The following figure shows several examples of simple networks with node values for REACH (R) and IMPACT (I) and below the corresponding REACH and IMPACT-vulnerability (preceded by the letter $\varphi$)

<br>

![Transitive coupling](docs/img/vulnerabilidad.png "Transitive coupling")  

<br>

In [91]:
from olivia.networkmetrics import *

failure_vulnerability(bioconductor)

Computing Reach
     Processing node: 50K      


15.730114643659142

*failure_vulnerability* assumes REACH as cost function. As this model does not have a REACH cached, it is computed on the fly.  The calculation uses exact cost function values for each package in the network.  usually these functions have extremely skewed distributions, so average value is hard to sample.

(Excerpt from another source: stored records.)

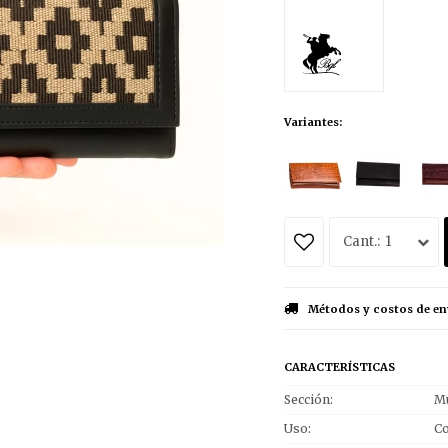
Variantes:
1
Métodos y costos de en
CARACTERÍSTICAS
Sección
Mu
Uso
Co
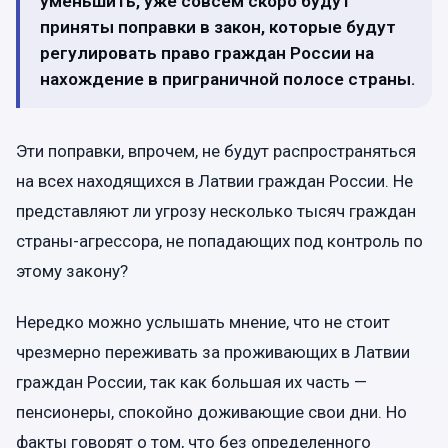
уменьшить, уже совсем скоро будут
приняты поправки в закон, которые будут
регулировать право граждан России на
нахождение в приграничной полосе страны.
Эти поправки, впрочем, не будут распространяться
на всех находящихся в Латвии граждан России. Не
представляют ли угрозу несколько тысяч граждан
страны-агрессора, не попадающих под контроль по
этому закону?
Нередко можно услышать мнение, что не стоит
чрезмерно переживать за проживающих в Латвии
граждан России, так как большая их часть —
пенсионеры, спокойно доживающие свои дни. Но
факты говорят о том, что без определенного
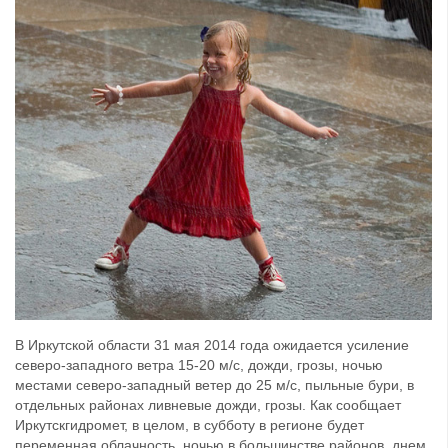
В Иркутской области 31 мая 2014 года ожидается усиление
северо-западного ветра 15-20 м/с, дожди, грозы, ночью
местами северо-западный ветер до 25 м/с, пыльные бури, в
отдельных районах ливневые дожди, грозы. Как сообщает
Иркутскгидромет, в целом, в субботу в регионе будет
переменная облачность, ночью в большинстве районов, днем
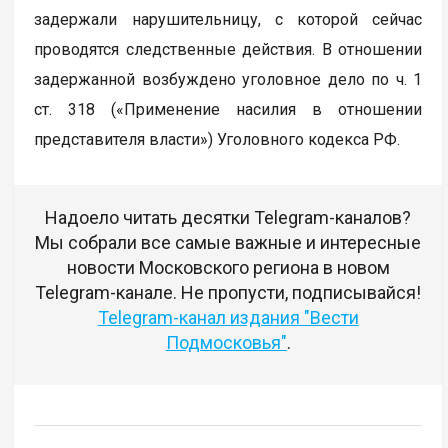
задержали нарушительницу, с которой сейчас
проводятся следственные действия. В отношении
задержанной возбуждено уголовное дело по ч. 1
ст. 318 («Применение насилия в отношении
представителя власти») Уголовного кодекса РФ.
Надоело читать десятки Telegram-каналов?
Мы собрали все самые важные и интересные
новости Московского региона в новом
Telegram-канале. Не пропусти, подписывайся!
Telegram-канал издания "Вести
Подмосковья"
.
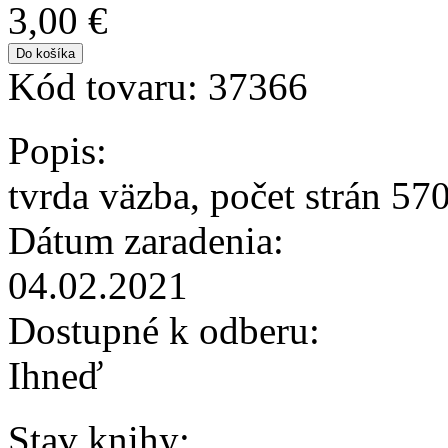
3,00 €
Kód tovaru:
37366
Popis:
tvrda väzba, počet strán 57
Dátum zaradenia:
04.02.2021
Dostupné k odberu:
Ihneď
Stav knihy:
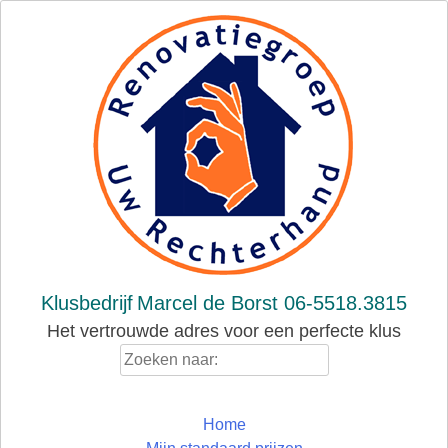
Skip
to
content
Klusbedrijf
Marcel de Borst 06-5518.3815
Het vertrouwde adres voor een perfecte klus
Zoeken
naar:
Home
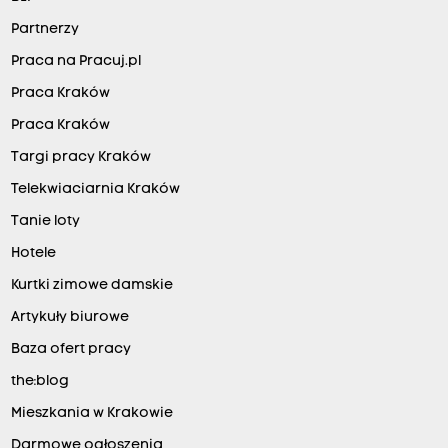
Partnerzy
Praca na Pracuj.pl
Praca Kraków
Praca Kraków
Targi pracy Kraków
Telekwiaciarnia Kraków
Tanie loty
Hotele
Kurtki zimowe damskie
Artykuły biurowe
Baza ofert pracy
the:blog
Mieszkania w Krakowie
Darmowe ogłoszenia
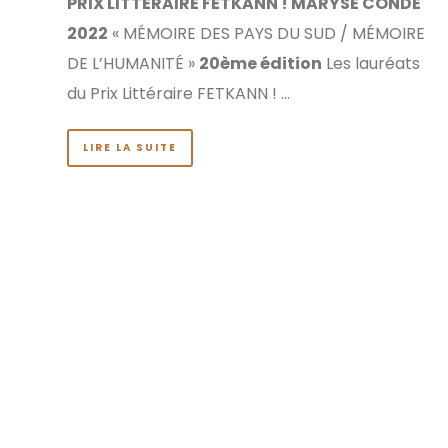
PRIX LITTÉRAIRE FETKANN ! MARYSE CONDÉ
2022
« MÉMOIRE DES PAYS DU SUD / MÉMOIRE
DE L’HUMANITÉ »
20ème édition
Les lauréats
du Prix Littéraire FETKANN ! …
LIRE LA SUITE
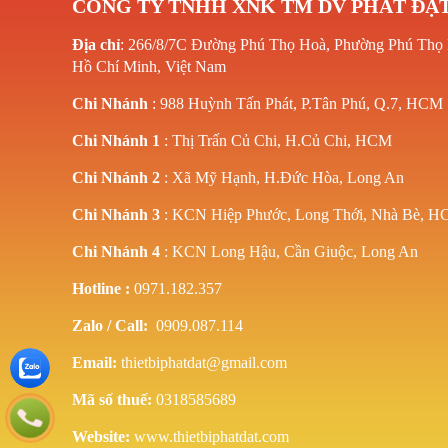
CÔNG TY TNHH XNK TM DV PHÁT ĐẠ
Địa chỉ
: 266/8/7C Đường Phú Thọ Hoà, Phường Phú Thọ
Hồ Chí Minh, Việt Nam
Chi Nhánh
: 988 Huỳnh Tấn Phát, P.Tân Phú, Q.7, HCM
Chi Nhánh 1
: Thị Trấn Củ Chi, H.Củ Chi, HCM
Chi Nhánh 2
: Xã Mỹ Hạnh, H.Đức Hòa, Long An
Chi Nhánh 3
: KCN Hiệp Phước, Long Thới, Nhà Bè, 
Chi Nhánh 4
: KCN Long Hậu, Cần Giuộc, Long An
Hotline
:
0971.182.357
Zalo / Call:
0909.087.114
Email:
thietbiphatdat@gmail.com
Mã số thuế:
0318585689
Website:
www.thietbiphatdat.com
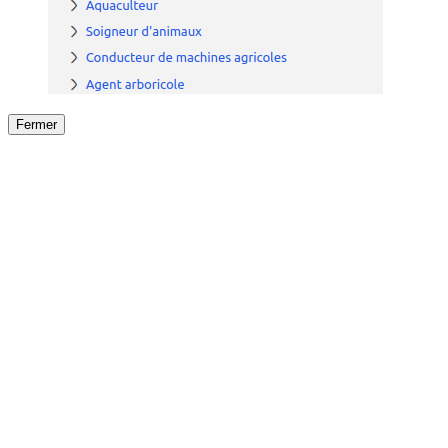
Fermer
Fermer
le détail de l'offre
/
Offre
sur
Offre précéden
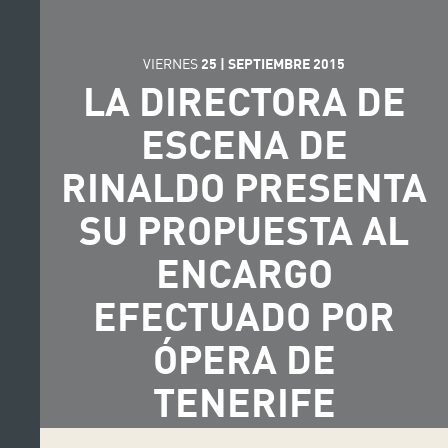
VIERNES
25
|
SEPTIEMBRE
2015
LA DIRECTORA DE
ESCENA DE
RINALDO PRESENTA
SU PROPUESTA AL
ENCARGO
EFECTUADO POR
ÓPERA DE
TENERIFE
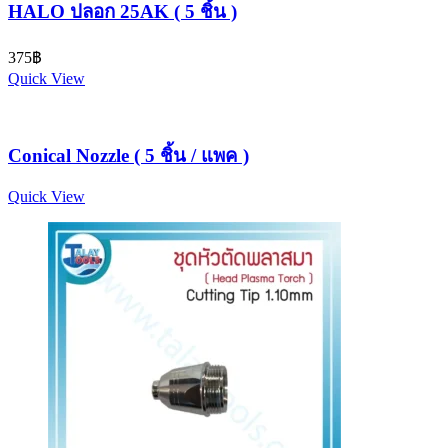
HALO ปลอก 25AK ( 5 ชิ้น )
375
฿
Quick View
Conical Nozzle ( 5 ชิ้น / แพค )
Quick View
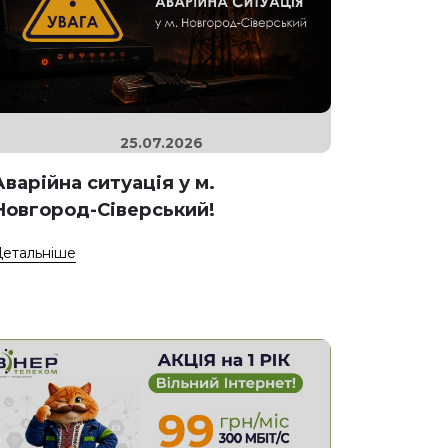
25.07.2026
Аварійна ситуація у м.
Новгород-Сіверський!
етальніше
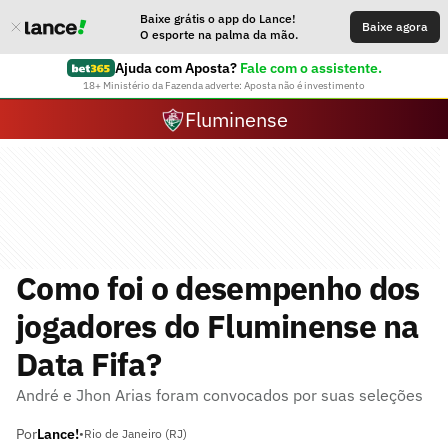
Baixe grátis o app do Lance!
Baixe agora
O esporte na palma da mão.
Ajuda com Aposta?
Fale com o assistente.
18+ Ministério da Fazenda adverte: Aposta não é investimento
Fluminense
Como foi o desempenho dos
jogadores do Fluminense na
Data Fifa?
André e Jhon Arias foram convocados por suas seleções
Por
Lance!
•
Rio de Janeiro (RJ)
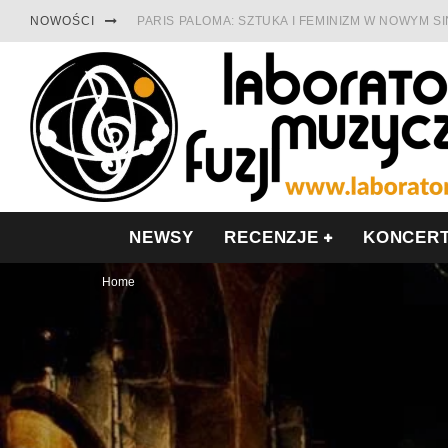
NOWOŚCI
PARIS PALOMA: SZTUKA I FEMINIZM W NOWYM S
TABULA RASA Z SINGLEM DIAMENTY. SAMOTNOŚ
CINNAMON GUM MIĘDZY SOULEM A PAMIĘCIĄ
FRANCUSKI PROG METAL WEDŁUG DUALISIS
LESZEK KUŁAKOWSKI NAGRAŁ JAZZFONIĘ O PO
NIEZNANY BOWIE Z 1965 ROKU. PREMIERA WE 
NEWSY
RECENZJE
KONCER
Home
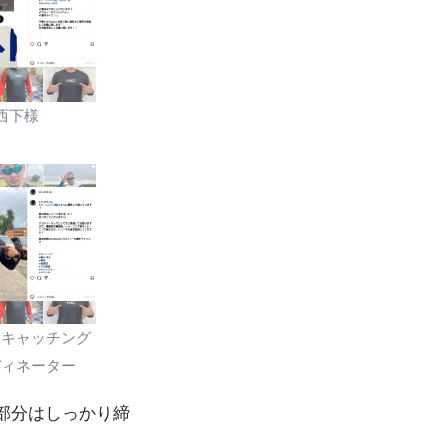
西下様
陸キャッチング
ディネーター
部分はしっかり締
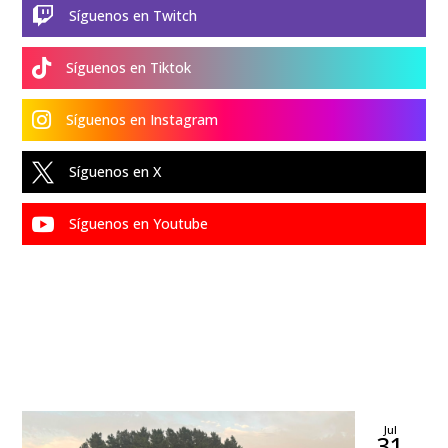

Síguenos en Twitch

Síguenos en Tiktok

Síguenos en Instagram

Síguenos en X

Síguenos en Youtube
Jul
31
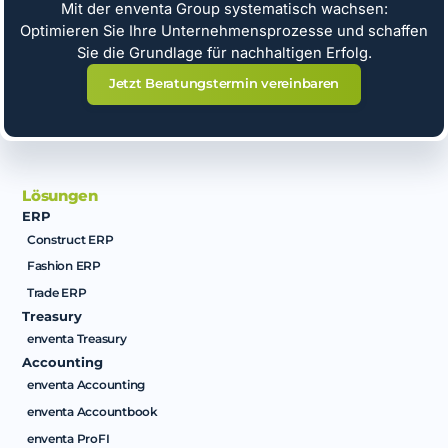
Mit der enventa Group systematisch wachsen:
Optimieren Sie Ihre Unternehmensprozesse und schaffen
Sie die Grundlage für nachhaltigen Erfolg.
Jetzt Beratungstermin vereinbaren
Lösungen
ERP
Construct ERP
Fashion ERP
Trade ERP
Treasury
enventa Treasury
Accounting
enventa Accounting
enventa Accountbook
enventa ProFI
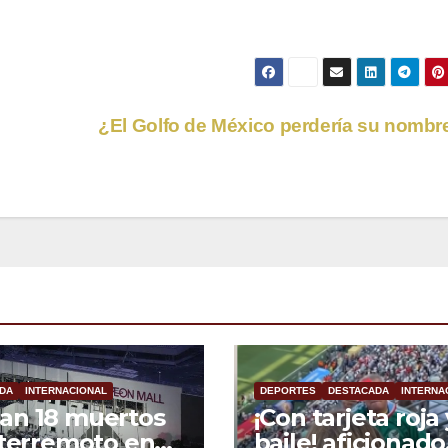
¿El Golfo de México perdería su nomb
DA
INTERNACIONAL
DEPORTES
DESTACADA
INTERNA
an 18 muertos
¡Con tarjeta roja 
 terremoto en
baile! aficionado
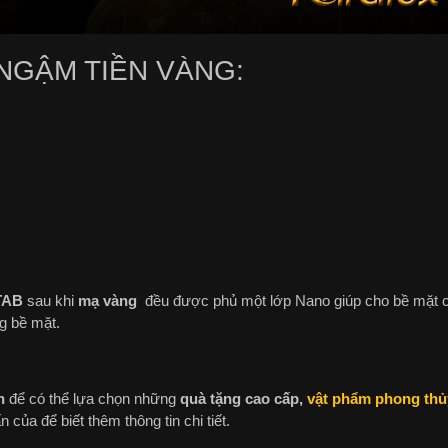
GẬM TIỀN VÀNG:
TAB
sau khi
mạ vàng
đều được phủ một lớp Nano giúp cho bề mặt 
g bề mặt.
n
để có thể lựa chọn những
quà tặng cao cấp,
vật phẩm phong thủ
 của để biết thêm thông tin chi tiết.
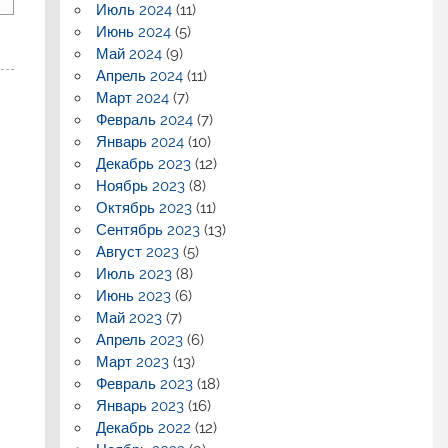
Июль 2024
(11)
Июнь 2024
(5)
Май 2024
(9)
Апрель 2024
(11)
Март 2024
(7)
Февраль 2024
(7)
Январь 2024
(10)
Декабрь 2023
(12)
Ноябрь 2023
(8)
Октябрь 2023
(11)
Сентябрь 2023
(13)
Август 2023
(5)
Июль 2023
(8)
Июнь 2023
(6)
Май 2023
(7)
Апрель 2023
(6)
Март 2023
(13)
Февраль 2023
(18)
Январь 2023
(16)
Декабрь 2022
(12)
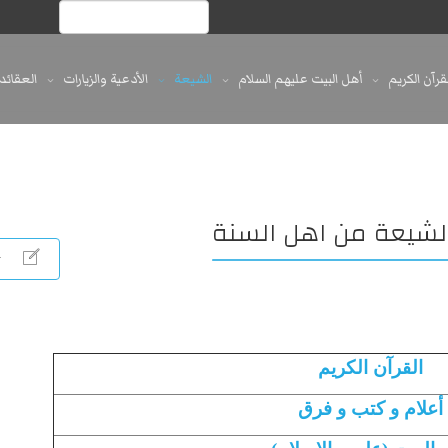
لقرآن الكريم
أهل البيت عليهم السلام
الشيعة
الأدعية والزيارات
العقائد
شيعة من اهل السنة
القرآن الكريم
أعلام و كتب و فرق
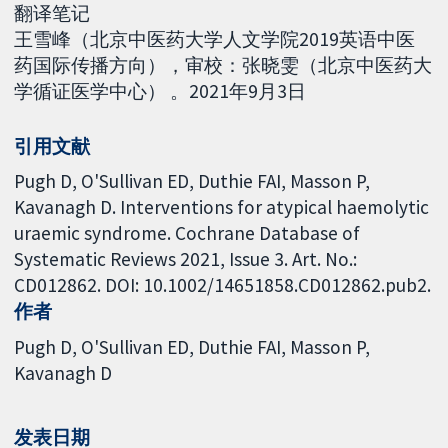
翻译笔记
王雪峰（北京中医药大学人文学院2019英语中医
药国际传播方向），审校：张晓雯（北京中医药大
学循证医学中心） 。2021年9月3日
引用文献
Pugh D, O'Sullivan ED, Duthie FAI, Masson P,
Kavanagh D. Interventions for atypical haemolytic
uraemic syndrome. Cochrane Database of
Systematic Reviews 2021, Issue 3. Art. No.:
CD012862. DOI: 10.1002/14651858.CD012862.pub2.
作者
Pugh D
O'Sullivan ED
Duthie FAI
Masson P
Kavanagh D
发表日期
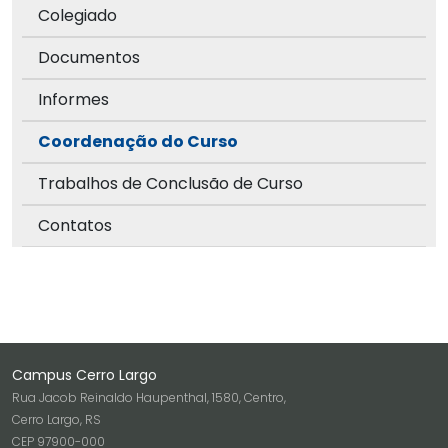
Colegiado
Documentos
Informes
Coordenação do Curso
Trabalhos de Conclusão de Curso
Contatos
Campus Cerro Largo
Rua Jacob Reinaldo Haupenthal, 1580, Centro,
Cerro Largo, RS
CEP 97900-000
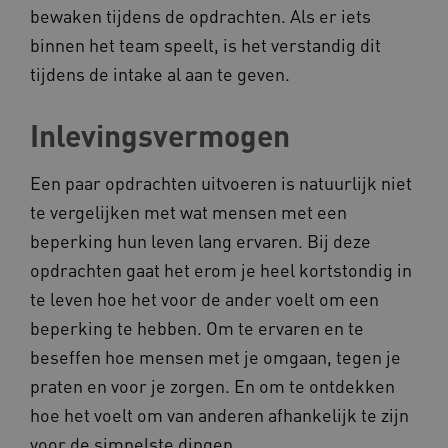
bewaken tijdens de opdrachten. Als er iets
binnen het team speelt, is het verstandig dit
tijdens de intake al aan te geven.
Inlevingsvermogen
__cf_bm
Cloudflare Inc.
Google Privacy Policy
Een paar opdrachten uitvoeren is natuurlijk niet
.vimeo.com
te vergelijken met wat mensen met een
beperking hun leven lang ervaren. Bij deze
opdrachten gaat het erom je heel kortstondig in
BCSessionID
vilans.blueconic.net
te leven hoe het voor de ander voelt om een
beperking te hebben. Om te ervaren en te
beseffen hoe mensen met je omgaan, tegen je
praten en voor je zorgen. En om te ontdekken
hoe het voelt om van anderen afhankelijk te zijn
ARRAffinity
Microsoft Corporation
.www.kennispleingehandicaptensector.nl
voor de simpelste dingen.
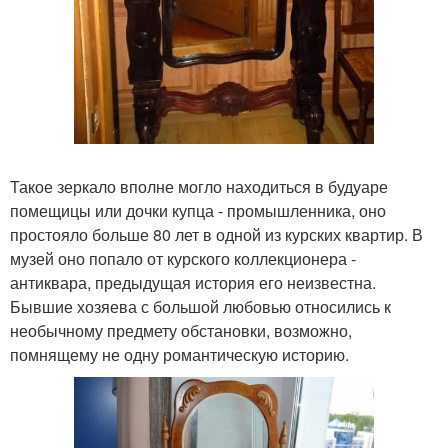
Такое зеркало вполне могло находиться в будуаре
помещицы или дочки купца - промышленника, оно
простояло больше 80 лет в одной из курских квартир. В
музей оно попало от курского коллекционера -
антиквара, предыдущая история его неизвестна.
Бывшие хозяева с большой любовью относились к
необычному предмету обстановки, возможно,
помнящему не одну романтическую историю.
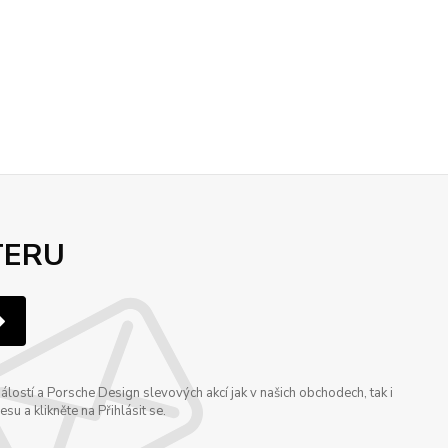
TERU
ostí a Porsche Design slevových akcí jak v našich obchodech, tak i
u a klikněte na Přihlásit se.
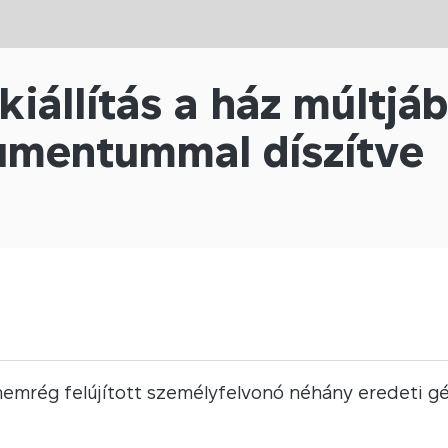
kiállítás a ház múltjá
mentummal díszítve
a nemrég felújított személyfelvonó néhány eredeti gé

PyPI has a REACH-vulnerability of about 16. This means that a random bug in a package could propagate in average to other 15 packages.

Maven is much more vulnerable to random failures, due to the presence of a significant size SCC.

In [92]:
failure_vulnerability(maven)

Computing Reach
     Processing node: 124K      


1805.5391236430194

In [93]:
len(maven)

126752

Even considering the size difference, this is much worse that PyPI. At least other network, npm (https://www.npmjs.com/), the repository of Node.js, has even bigger relative values.

Other cost functions provide different perspectives on network vulnerability:

In [96]:
from olivia.packagemetrics import Impact

failure_vulnerability(bioconductor, metric=Impact)

Computing Impact
     Processing node: 50K      


23.16392861363905

A single random failure on PyPI causes a expected potential value of 23 individual dependencies to fix. As REACH-vulnerability could reflect the propagation of defects, IMPACT-vulnerability gives an idea of the average effort needed to recover the network.